TRY IT | Report how many lines in the records below contain the word "محمود". Nothing else belongs in the answer.

SUPPLIED MATERIAL |
=== Begin Enclosure ===

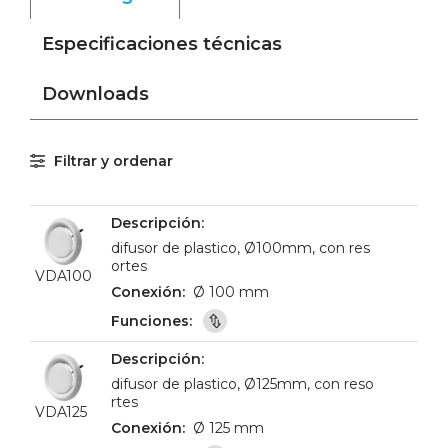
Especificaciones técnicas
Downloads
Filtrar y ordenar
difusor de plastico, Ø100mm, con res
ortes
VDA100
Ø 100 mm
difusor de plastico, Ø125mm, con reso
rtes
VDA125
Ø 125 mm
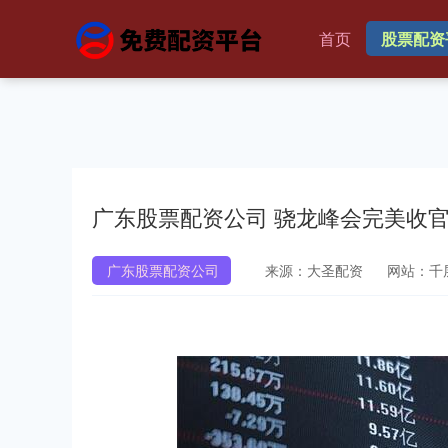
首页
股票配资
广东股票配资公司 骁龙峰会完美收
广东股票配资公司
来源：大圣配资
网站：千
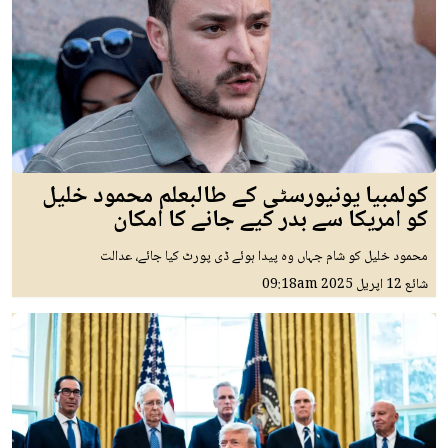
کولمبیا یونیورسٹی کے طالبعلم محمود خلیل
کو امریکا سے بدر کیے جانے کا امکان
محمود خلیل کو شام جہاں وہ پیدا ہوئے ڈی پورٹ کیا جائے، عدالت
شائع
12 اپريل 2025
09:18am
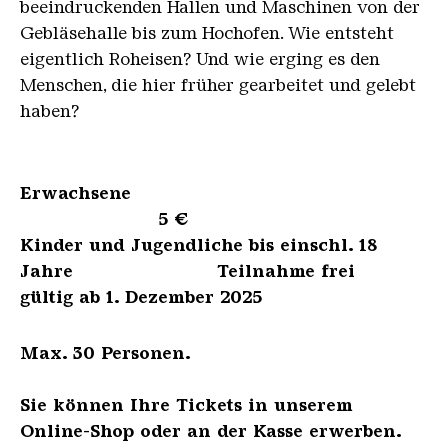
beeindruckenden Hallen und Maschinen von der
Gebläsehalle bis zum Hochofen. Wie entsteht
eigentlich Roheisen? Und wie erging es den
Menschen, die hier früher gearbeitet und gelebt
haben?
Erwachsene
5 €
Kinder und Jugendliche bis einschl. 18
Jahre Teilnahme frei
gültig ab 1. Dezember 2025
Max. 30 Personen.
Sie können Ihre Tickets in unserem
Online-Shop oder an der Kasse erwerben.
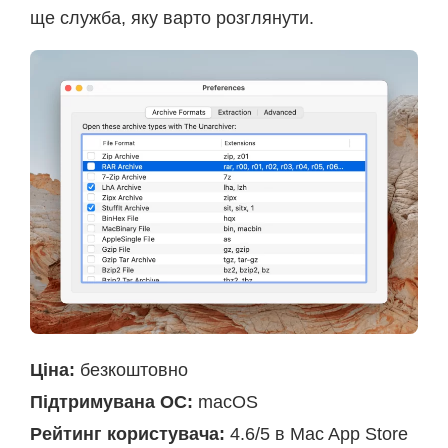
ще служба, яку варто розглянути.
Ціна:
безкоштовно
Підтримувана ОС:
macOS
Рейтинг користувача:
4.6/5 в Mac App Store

=== End Enclosure ===
=== Begin Enclosure ===

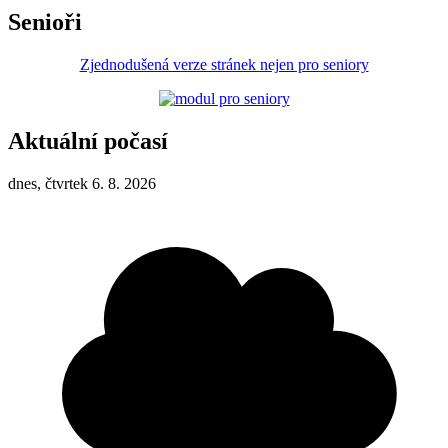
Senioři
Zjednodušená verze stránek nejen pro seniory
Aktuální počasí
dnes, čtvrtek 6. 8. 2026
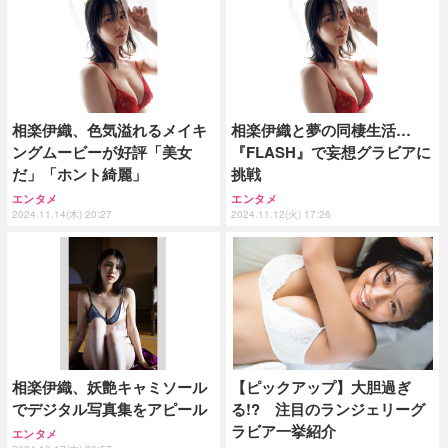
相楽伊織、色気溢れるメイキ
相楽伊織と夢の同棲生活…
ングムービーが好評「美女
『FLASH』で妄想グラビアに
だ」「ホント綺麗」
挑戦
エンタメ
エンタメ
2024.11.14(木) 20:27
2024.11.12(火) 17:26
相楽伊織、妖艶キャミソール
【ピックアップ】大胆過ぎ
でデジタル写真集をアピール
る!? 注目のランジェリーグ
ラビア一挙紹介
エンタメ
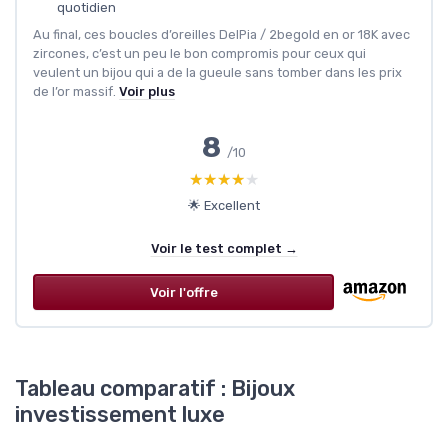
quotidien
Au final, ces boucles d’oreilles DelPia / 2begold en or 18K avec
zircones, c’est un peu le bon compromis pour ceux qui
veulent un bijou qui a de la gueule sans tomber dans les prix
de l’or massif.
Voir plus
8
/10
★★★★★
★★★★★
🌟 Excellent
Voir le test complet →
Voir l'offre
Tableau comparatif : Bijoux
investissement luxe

=== End Enclosure ===
=== Begin Enclosure ===

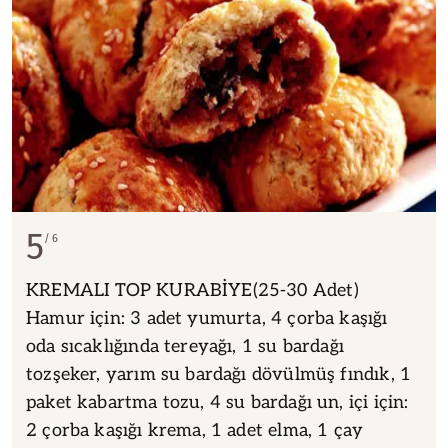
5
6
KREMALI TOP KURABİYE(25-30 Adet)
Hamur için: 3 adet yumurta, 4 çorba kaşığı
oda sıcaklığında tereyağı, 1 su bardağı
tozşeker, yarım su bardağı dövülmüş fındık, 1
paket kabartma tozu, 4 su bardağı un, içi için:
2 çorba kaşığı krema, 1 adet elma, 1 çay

=== End Enclosure ===

RESPONSE BOX | 2